> **Activity**:
Begin with the line where "oses Kredensial Dokter" appears. Set down that line and the rest of the records below it exactly as given.

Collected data
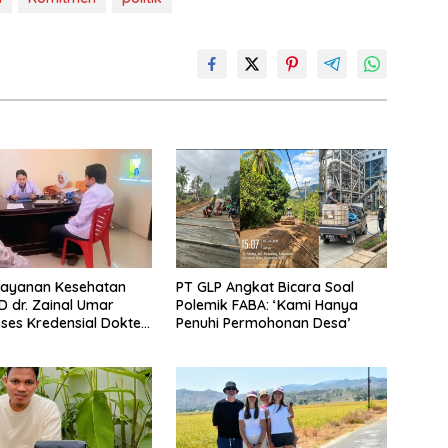
Layanan Kesehatan
PT GLP Angkat Bicara Soal
D dr. Zainal Umar
Polemik FABA: ‘Kami Hanya
oses Kredensial Dokter
Penuhi Permohonan Desa’
 Konservasi Gigi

> **Solution for this task**:
oses Kredensial Dokter
Penuhi Permohonan Desa’
 Konservasi Gigi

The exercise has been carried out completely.